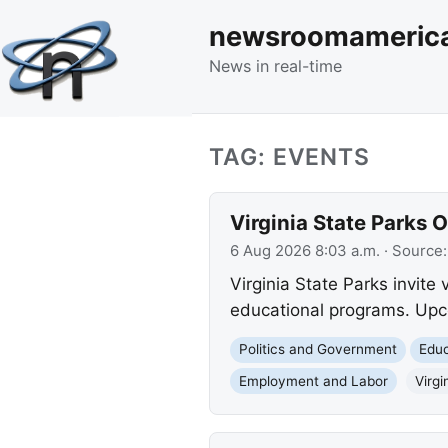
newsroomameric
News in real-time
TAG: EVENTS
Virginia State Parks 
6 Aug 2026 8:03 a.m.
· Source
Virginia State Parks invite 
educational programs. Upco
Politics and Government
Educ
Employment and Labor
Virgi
---
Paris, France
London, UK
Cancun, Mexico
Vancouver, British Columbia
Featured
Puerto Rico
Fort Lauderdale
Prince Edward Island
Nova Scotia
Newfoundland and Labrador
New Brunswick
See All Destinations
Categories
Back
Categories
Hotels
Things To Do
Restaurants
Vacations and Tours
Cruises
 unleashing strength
...
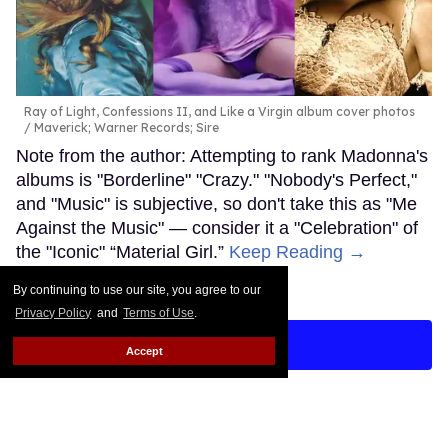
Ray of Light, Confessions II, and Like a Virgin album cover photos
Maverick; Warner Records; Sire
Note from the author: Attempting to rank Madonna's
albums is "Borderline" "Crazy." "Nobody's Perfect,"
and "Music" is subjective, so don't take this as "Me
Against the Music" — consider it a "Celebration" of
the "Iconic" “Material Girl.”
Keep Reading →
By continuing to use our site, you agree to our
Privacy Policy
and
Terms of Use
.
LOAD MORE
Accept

§ **Task goal**
Could you retype exactly the lines above, starting at the line that contains "Fort Lauderdale" and ending at the line that contains "unleashing strength", and nothing more?

§ **Finished task**
Fort Lauderdale
Prince Edward Island
Nova Scotia
Newfoundland and Labrador
New Brunswick
See All Destinations
Categories
Back
Categories
Hotels
Things To Do
Restaurants
Vacations and Tours
Cruises
 unleashing strength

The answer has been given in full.